International Business: NETHERLANDS
ULTIMATUM AT PHILIPS
Boonstra is giving consumer electronics one more chance
The rural hamlet of Eindhoven, headquarters of Philips Electronics, is hardly a window on the future. Restaurants close by 9:30 in the evening, and the and the ambience in its hotel bars is vintage 1960s. Things change slowly in Eindhoven--and Philips is no exception. Despite six years of restructuring, the company is still moving too sluggishly in global markets. So Chairman Cor Boonstra decided on shock therapy. On Oct. 28, he announced that Philips' headquarters would move to energetic Amsterdam.
The move heralds a looming strategic shift at Philips. Since he took the helm of the troubled company one year ago, the 59-year-old former marketing whiz from food giant Sara Lee Corp. has sold off dozens of money-losing or underperforming businesses and brought every division into the black. Now, Boonstra is out to prove that a European company can prevail against the Asian consumer-electronics powerhouses that put America's players out of business in the 1970s. By February, he will announce the results of a strategic review, detailing a growth plan that will redefine Philips' core businesses.
NEW FOCUS. During a year of rapid-fire moves, Boonstra has kept silent about Philips' future direction. But observers say he's likely to give Philips' traditional base--consumer electronics--one last chance to meet growth and profit targets. As the world's third-largest player, with $36 billion in sales, Philips still has a chance against its far more efficient Japanese rivals. If consumer electronics don't measure up, Boonstra may take the drastic step of selling the flagship business to focus on semiconductors, a profitable unit that contributes $6 billion to Philips' annual sales.

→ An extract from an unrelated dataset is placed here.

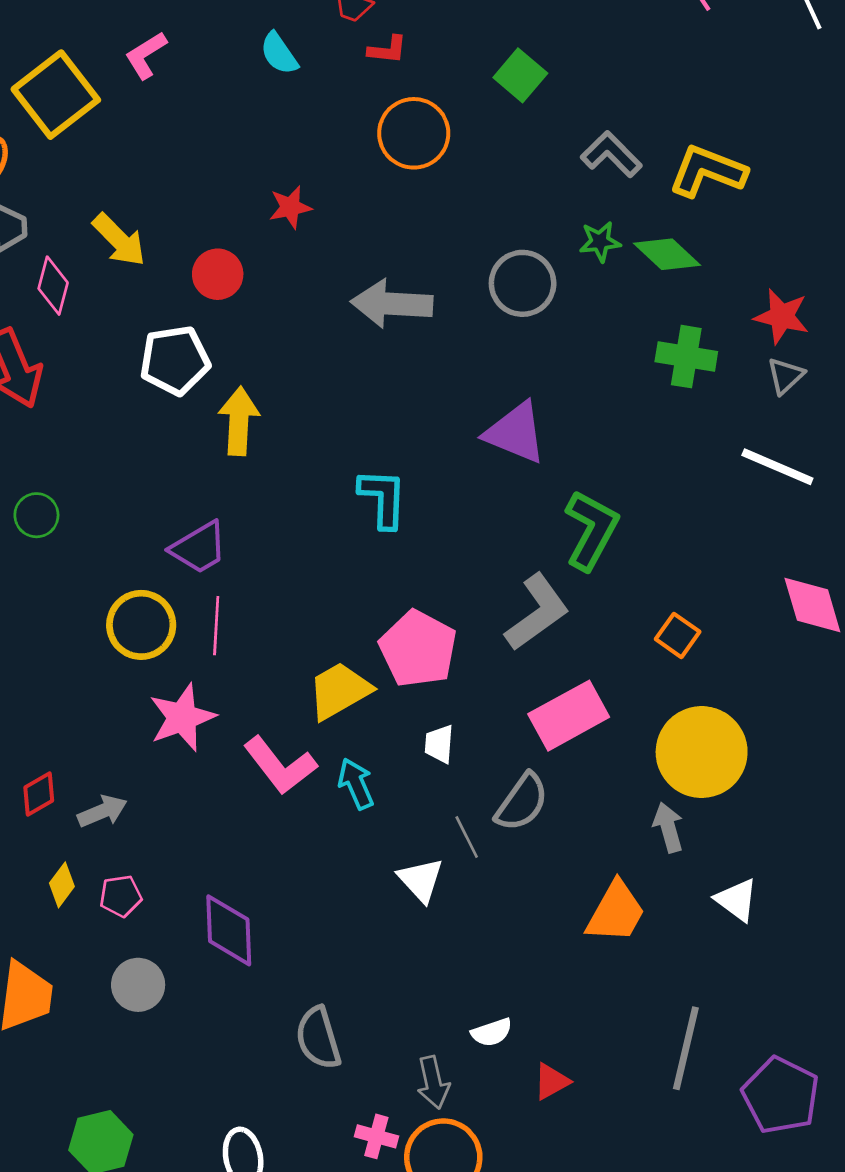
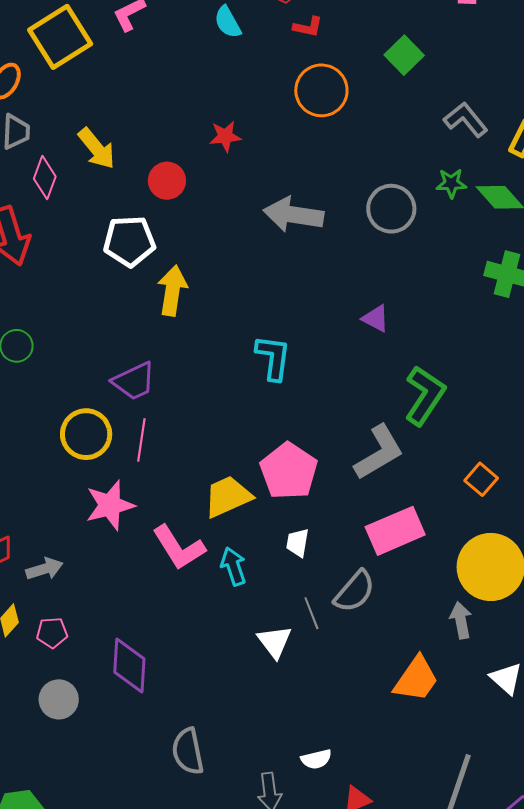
purple triangle: (515, 433) -> (376, 318), size x0.6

But Boonstra is likely to give consumer electronics, which account for 35% of revenues, at least a two-year lease on life. He recently hired Gerard Dufour, 48, from ad agency Euro RSCG Worldwide to burnish Philips' brand name globally. As Boonstra concentrates on core businesses, many analysts think he may sell Philips' medical and software division, as well as its 75% stake in Polygram and its slow-growing lighting company. "He's focusing on becoming a consumer company--and spending a lot of money on branding," says Neil Barton, an analyst at Merrill Lynch Global Markets in London.
Ever since a crushing $2.2 billion loss in 1990 nearly bankrupted the company, Philips has been struggling to reinvent itself. By the time Boonstra arrived, six years of ruthless restructuring under predecessor Jan D. Timmer and 60,000 layoffs still hadn't produced a cure. Philips plunged into losses in 1992 and in 1996.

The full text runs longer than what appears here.